Seperti saya jelaskan
sebelumnya, setelah terjadi huru-hara dan perebutan kekuasaan
politik-pemerintahan antara klan-klan pecahan Suku Quraisy, yaitu Bani
Hasyim (Ali, Hasan, Husain, cs) dan klan Bani Umayah (Usman,
Muawiyah,Yazid, cs) pasca wafatnya Nabi Muhammad, kekalahan ada di pihak
Bani Hasyim. Muawiyah berhasil membangun Dinasti Umayah (beribukota di
Damaskus, Suriah) yang berkibar selama kurang lebih 90 tahun, sebelum
kelak dihancurkan oleh klan Suku Quraisy lain: Bani Abbas, yang kemudian
mendirikan Dinasti Abbasiyah yang berpusat di Irak.
Meskipun
kubu Bani Hasyim kalah perang, bukan berarti sejarah mereka berakhir.
Keturunan Hasan maupun Husain kelak ada yang mendirikan dinasti baru dan
meneruskan karir di dunia politik-pemerintahan, tapi ada pula yang
memilih jalur dakwah dan agama, meninggalkan arena politik praktis.

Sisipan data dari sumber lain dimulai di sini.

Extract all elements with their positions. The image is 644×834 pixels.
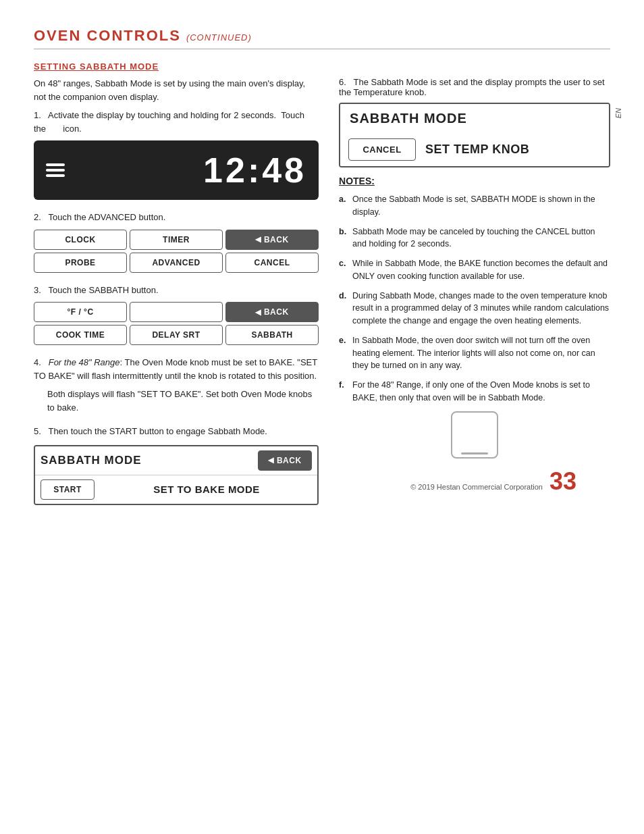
fahrenheit-button[interactable]: °F / °C — [34, 302, 127, 322]
step-3-number: 3. — [34, 285, 41, 295]
note-text-e: In Sabbath Mode, the oven door switch wi… — [352, 334, 610, 372]
icon-line-2 — [46, 169, 65, 172]
display-time: 12:48 — [74, 150, 306, 190]
step-1: 1. Activate the display by touching and … — [34, 109, 319, 200]
step-5-text: 5. Then touch the START button to engage… — [34, 425, 319, 438]
page-subtitle: (CONTINUED) — [186, 32, 252, 43]
note-letter-e: e. — [339, 334, 348, 372]
step-5: 5. Then touch the START button to engage… — [34, 425, 319, 505]
step-4: 4. For the 48" Range: The Oven Mode knob… — [34, 356, 319, 414]
icon-line-1 — [46, 163, 65, 166]
sabbath-set-box: SABBATH MODE CANCEL SET TEMP KNOB — [339, 103, 610, 167]
step-4-italic: For the 48" Range — [49, 357, 120, 367]
sabbath-set-title: SABBATH MODE — [340, 104, 609, 133]
step-3-text: 3. Touch the SABBATH button. — [34, 284, 319, 297]
note-letter-c: c. — [339, 257, 348, 283]
knob-line — [461, 452, 488, 454]
cancel-button-2[interactable]: CANCEL — [348, 138, 416, 161]
step-2: 2. Touch the ADVANCED button. CLOCK TIME… — [34, 211, 319, 273]
note-b: b. Sabbath Mode may be canceled by touch… — [339, 226, 610, 251]
button-grid-2: CLOCK TIMER BACK PROBE ADVANCED CANCEL — [34, 230, 319, 273]
step-5-number: 5. — [34, 426, 41, 436]
back-button-1[interactable]: BACK — [225, 230, 319, 250]
step-2-text: 2. Touch the ADVANCED button. — [34, 211, 319, 224]
step-4-subtext: Both displays will flash "SET TO BAKE". … — [47, 388, 319, 414]
icon-lines — [46, 163, 65, 177]
step-6-number: 6. — [339, 77, 346, 87]
page-header: OVEN CONTROLS (CONTINUED) — [34, 27, 610, 49]
set-bake-mode-label: SET TO BAKE MODE — [101, 484, 312, 495]
note-f: f. For the 48" Range, if only one of the… — [339, 379, 610, 405]
knob-illustration — [451, 411, 498, 459]
button-grid-3: °F / °C BACK COOK TIME DELAY SRT SABBATH — [34, 302, 319, 345]
step-4-text: 4. For the 48" Range: The Oven Mode knob… — [34, 356, 319, 382]
note-text-a: Once the Sabbath Mode is set, SABBATH MO… — [352, 193, 610, 219]
empty-slot — [130, 302, 223, 322]
step-1-number: 1. — [34, 110, 41, 120]
intro-text: On 48" ranges, Sabbath Mode is set by us… — [34, 77, 319, 103]
section-title: SETTING SABBATH MODE — [34, 61, 610, 72]
notes-title: NOTES: — [339, 176, 610, 186]
note-text-c: While in Sabbath Mode, the BAKE function… — [352, 257, 610, 283]
sabbath-controls-row: START SET TO BAKE MODE — [35, 475, 317, 504]
page-number: 33 — [549, 467, 576, 496]
step-3: 3. Touch the SABBATH button. °F / °C BAC… — [34, 284, 319, 346]
note-letter-f: f. — [339, 379, 348, 405]
advanced-button[interactable]: ADVANCED — [130, 253, 223, 273]
step-4-number: 4. — [34, 357, 41, 367]
note-letter-a: a. — [339, 193, 348, 219]
step-6-text: The Sabbath Mode is set and the display … — [339, 77, 605, 97]
oven-display: 12:48 — [34, 140, 319, 200]
delay-srt-button[interactable]: DELAY SRT — [130, 325, 223, 345]
en-badge: EN — [614, 108, 622, 118]
clock-button[interactable]: CLOCK — [34, 230, 127, 250]
sabbath-button[interactable]: SABBATH — [225, 325, 319, 345]
step-2-number: 2. — [34, 212, 41, 222]
note-c: c. While in Sabbath Mode, the BAKE funct… — [339, 257, 610, 283]
copyright-text: © 2019 Hestan Commercial Corporation — [410, 483, 543, 491]
start-button[interactable]: START — [41, 479, 95, 500]
sabbath-set-controls: CANCEL SET TEMP KNOB — [340, 133, 609, 166]
sabbath-header: SABBATH MODE BACK — [35, 446, 317, 475]
note-letter-d: d. — [339, 290, 348, 328]
page-title: OVEN CONTROLS — [34, 27, 181, 45]
set-temp-knob-label: SET TEMP KNOB — [425, 142, 529, 157]
back-button-2[interactable]: BACK — [225, 302, 319, 322]
left-column: On 48" ranges, Sabbath Mode is set by us… — [34, 77, 319, 516]
note-letter-b: b. — [339, 226, 348, 251]
note-a: a. Once the Sabbath Mode is set, SABBATH… — [339, 193, 610, 219]
icon-line-3 — [46, 174, 65, 177]
note-e: e. In Sabbath Mode, the oven door switch… — [339, 334, 610, 372]
probe-button[interactable]: PROBE — [34, 253, 127, 273]
notes-list: a. Once the Sabbath Mode is set, SABBATH… — [339, 193, 610, 405]
step-1-text: 1. Activate the display by touching and … — [34, 109, 319, 135]
back-button-3[interactable]: BACK — [258, 450, 312, 471]
sabbath-full-display: SABBATH MODE BACK START SET TO BAKE MODE — [34, 445, 319, 505]
right-column: 6. The Sabbath Mode is set and the displ… — [339, 77, 610, 516]
page-footer: © 2019 Hestan Commercial Corporation 33 — [410, 467, 576, 496]
note-text-f: For the 48" Range, if only one of the Ov… — [352, 379, 610, 405]
note-d: d. During Sabbath Mode, changes made to … — [339, 290, 610, 328]
sabbath-mode-title: SABBATH MODE — [41, 454, 142, 467]
cook-time-button[interactable]: COOK TIME — [34, 325, 127, 345]
note-text-d: During Sabbath Mode, changes made to the… — [352, 290, 610, 328]
timer-button[interactable]: TIMER — [130, 230, 223, 250]
menu-icon — [46, 162, 65, 178]
cancel-button-1[interactable]: CANCEL — [225, 253, 319, 273]
note-text-b: Sabbath Mode may be canceled by touching… — [352, 226, 610, 251]
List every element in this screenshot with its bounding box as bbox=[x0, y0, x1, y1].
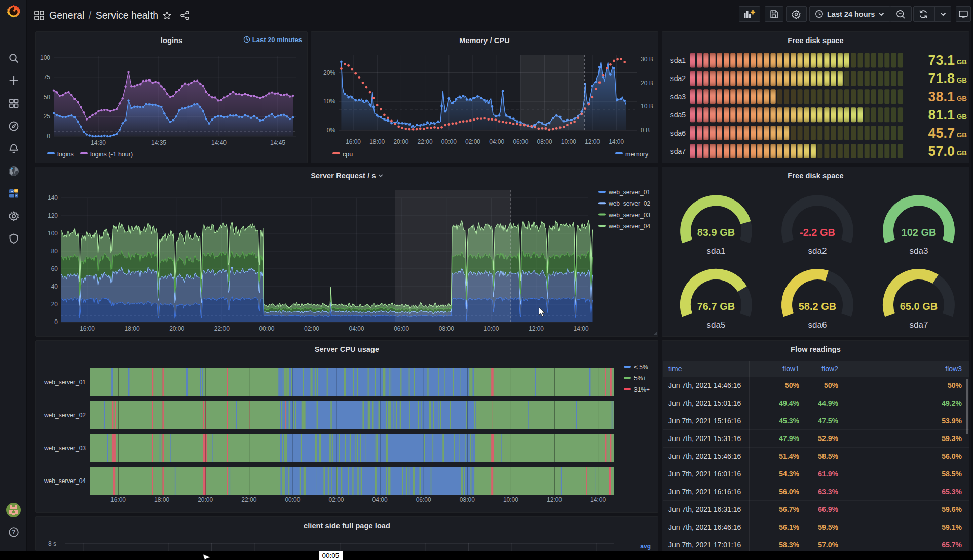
svg-text:sda1: sda1 bbox=[670, 56, 686, 64]
svg-text:10 B: 10 B bbox=[641, 103, 653, 110]
svg-text:00:00: 00:00 bbox=[259, 325, 274, 332]
svg-text:38.1: 38.1 bbox=[928, 89, 955, 104]
svg-text:06:00: 06:00 bbox=[394, 325, 409, 332]
svg-text:sda3: sda3 bbox=[910, 246, 928, 256]
svg-text:06:00: 06:00 bbox=[513, 138, 528, 145]
svg-text:web_server_03: web_server_03 bbox=[44, 445, 86, 452]
svg-text:GB: GB bbox=[957, 58, 967, 66]
svg-text:0: 0 bbox=[47, 133, 50, 140]
svg-text:45.7: 45.7 bbox=[928, 126, 955, 141]
svg-text:avg: avg bbox=[640, 543, 651, 550]
svg-text:14:45: 14:45 bbox=[270, 139, 285, 146]
svg-text:10:00: 10:00 bbox=[503, 496, 518, 503]
svg-text:GB: GB bbox=[957, 76, 967, 84]
svg-text:73.1: 73.1 bbox=[928, 53, 955, 68]
svg-text:20 B: 20 B bbox=[641, 79, 653, 87]
svg-text:sda1: sda1 bbox=[707, 246, 726, 256]
svg-text:65.0 GB: 65.0 GB bbox=[900, 301, 938, 312]
svg-text:08:00: 08:00 bbox=[537, 138, 552, 145]
svg-text:10%: 10% bbox=[323, 98, 335, 105]
svg-text:08:00: 08:00 bbox=[439, 325, 454, 332]
svg-text:sda6: sda6 bbox=[670, 129, 686, 137]
svg-text:02:00: 02:00 bbox=[465, 138, 480, 145]
svg-text:8 s: 8 s bbox=[48, 540, 56, 547]
svg-text:cpu: cpu bbox=[343, 151, 353, 158]
svg-text:18:00: 18:00 bbox=[369, 138, 385, 145]
svg-text:GB: GB bbox=[957, 131, 967, 139]
svg-text:memory: memory bbox=[625, 151, 649, 158]
svg-text:20:00: 20:00 bbox=[169, 325, 184, 332]
svg-text:22:00: 22:00 bbox=[241, 496, 256, 503]
svg-text:76.7 GB: 76.7 GB bbox=[697, 301, 735, 312]
svg-text:140: 140 bbox=[48, 194, 58, 202]
svg-text:22:00: 22:00 bbox=[418, 138, 433, 145]
svg-text:logins: logins bbox=[57, 151, 74, 158]
svg-text:31%+: 31%+ bbox=[634, 386, 650, 393]
svg-text:16:00: 16:00 bbox=[80, 325, 95, 332]
svg-text:00:00: 00:00 bbox=[285, 496, 300, 503]
svg-text:14:00: 14:00 bbox=[574, 325, 589, 332]
svg-text:sda2: sda2 bbox=[808, 246, 827, 256]
svg-text:08:00: 08:00 bbox=[460, 496, 475, 503]
svg-text:14:30: 14:30 bbox=[91, 139, 106, 146]
svg-text:16:00: 16:00 bbox=[346, 138, 361, 145]
svg-text:22:00: 22:00 bbox=[214, 325, 230, 332]
svg-text:5%+: 5%+ bbox=[634, 375, 646, 382]
svg-text:120: 120 bbox=[48, 212, 58, 219]
svg-text:14:40: 14:40 bbox=[211, 139, 227, 146]
svg-text:web_server_02: web_server_02 bbox=[608, 200, 650, 207]
svg-text:GB: GB bbox=[957, 149, 967, 157]
svg-text:20:00: 20:00 bbox=[198, 496, 213, 503]
svg-text:14:35: 14:35 bbox=[151, 139, 166, 146]
svg-text:GB: GB bbox=[957, 113, 967, 121]
svg-text:web_server_01: web_server_01 bbox=[608, 189, 650, 196]
svg-text:web_server_04: web_server_04 bbox=[44, 477, 86, 485]
svg-text:04:00: 04:00 bbox=[372, 496, 388, 503]
svg-text:20: 20 bbox=[51, 301, 58, 308]
svg-text:60: 60 bbox=[51, 265, 58, 272]
svg-text:20%: 20% bbox=[323, 69, 335, 76]
svg-text:75: 75 bbox=[44, 74, 51, 81]
svg-text:80: 80 bbox=[51, 248, 58, 255]
svg-text:12:00: 12:00 bbox=[585, 138, 600, 145]
svg-text:18:00: 18:00 bbox=[125, 325, 140, 332]
svg-text:57.0: 57.0 bbox=[928, 144, 955, 159]
svg-text:< 5%: < 5% bbox=[634, 364, 648, 371]
svg-text:sda3: sda3 bbox=[670, 93, 686, 101]
svg-text:10:00: 10:00 bbox=[561, 138, 576, 145]
svg-text:web_server_03: web_server_03 bbox=[608, 212, 650, 219]
svg-text:100: 100 bbox=[40, 54, 50, 61]
svg-text:web_server_04: web_server_04 bbox=[608, 223, 650, 230]
svg-text:20:00: 20:00 bbox=[393, 138, 408, 145]
svg-text:sda2: sda2 bbox=[670, 74, 686, 83]
svg-text:25: 25 bbox=[44, 113, 51, 120]
svg-text:16:00: 16:00 bbox=[110, 496, 126, 503]
svg-text:0 B: 0 B bbox=[641, 127, 650, 134]
svg-text:0: 0 bbox=[54, 318, 58, 326]
svg-text:18:00: 18:00 bbox=[154, 496, 169, 503]
svg-text:GB: GB bbox=[957, 95, 967, 102]
svg-text:100: 100 bbox=[48, 230, 58, 237]
svg-text:sda5: sda5 bbox=[707, 320, 726, 330]
svg-text:14:00: 14:00 bbox=[590, 496, 606, 503]
svg-text:sda7: sda7 bbox=[910, 320, 928, 330]
svg-text:12:00: 12:00 bbox=[529, 325, 544, 332]
svg-text:14:00: 14:00 bbox=[609, 138, 624, 145]
svg-text:12:00: 12:00 bbox=[547, 496, 562, 503]
svg-text:02:00: 02:00 bbox=[304, 325, 319, 332]
svg-text:02:00: 02:00 bbox=[328, 496, 344, 503]
svg-text:58.2 GB: 58.2 GB bbox=[799, 301, 836, 312]
svg-text:0%: 0% bbox=[327, 127, 336, 134]
svg-text:?: ? bbox=[12, 529, 15, 536]
svg-text:04:00: 04:00 bbox=[489, 138, 504, 145]
svg-text:40: 40 bbox=[51, 283, 58, 290]
svg-text:-2.2 GB: -2.2 GB bbox=[800, 227, 835, 238]
svg-text:83.9 GB: 83.9 GB bbox=[697, 227, 735, 238]
svg-text:06:00: 06:00 bbox=[416, 496, 431, 503]
svg-text:logins (-1 hour): logins (-1 hour) bbox=[90, 151, 133, 158]
svg-text:10:00: 10:00 bbox=[483, 325, 499, 332]
svg-text:sda6: sda6 bbox=[808, 320, 827, 330]
svg-text:81.1: 81.1 bbox=[928, 107, 955, 123]
svg-text:04:00: 04:00 bbox=[349, 325, 364, 332]
svg-text:50: 50 bbox=[44, 94, 51, 101]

Husain hanya melahirkan satu keturunan: Ali Zainal Abidin yang kemudian
nikah dengan Fatimah (putri Hasan sendiri) yang kelak melahirkan
Muhammad al-Baqir. Dari jalur inilah kemudian lahir Ahmad bin Isa
al-Muhajir, leluhur para sayyid dan habib di Asia Tenggara, termasuk
Indonesia, yang sudah saya jelaskan sebelumnya. Keturunan Husain ini
kelak ada yang mendirikan Dinasti (Daulah) Fatimiyah yang menganut
aliran Syiah Ismailiyah di Afrika Utara yang berpusat di Mesir, yang
berkuasa sejak abad ke-10 sampai akhir abad ke-12. Dinasti ini kelak
dihancurkan oleh Jenderal Salahuddin Yusuf bin Ayyub yang kemudian
mendirikan Dinasti Ayubiyah yang berpaham Sunni. Menarik untuk dicatat,
Universitas Al-Azhar di Mesir itu didirkan oleh rezim Syiah Dinasti
Fatimiyah ini.
Sementara itu, Hasan menurunkan enam anak:
Muhammad, Zaid, Qasim, Hasan, Abu Bakar, dan Fatimah. Beberapa keturunan
Hasan juga mendirikan sejumlah dinasti kecil. Kelak, keturunan mereka
ada yang mendirikan Dinasti Alid di Iran utara (Tabaristan, Daylam dan
Gilan) yang didirikan oleh Hasan bin Zaid bin Hasan bin Ali bin Abi
Thalib yang berkuasa sejak abad ke-9 sampai 14. Dinasti Alid ini
menganut paham Syiah Zaidiyah. Ada pula yang mendirikan Dinasti
Idrisiyah di Maroko yang didirikan oleh Idris bin Abdullah bin Hasan.
Keturunan lain, ada yang mendirikan Dinasti Sulaimaniyah di Tihama (dulu
masuk wilayah Yaman), dlsb.
Ada pula yang menjadi penguasa
Hijaz atau Syarif Makah. Syarif Husain adalah penguasa Hijaz (wilayah
Arabia bagian barat yang mencakup Makah dan Madinah) terakhir yang
hancur pada 1920-an. Sejak hancurnya Syarif Husain ini, sebutan "syarif"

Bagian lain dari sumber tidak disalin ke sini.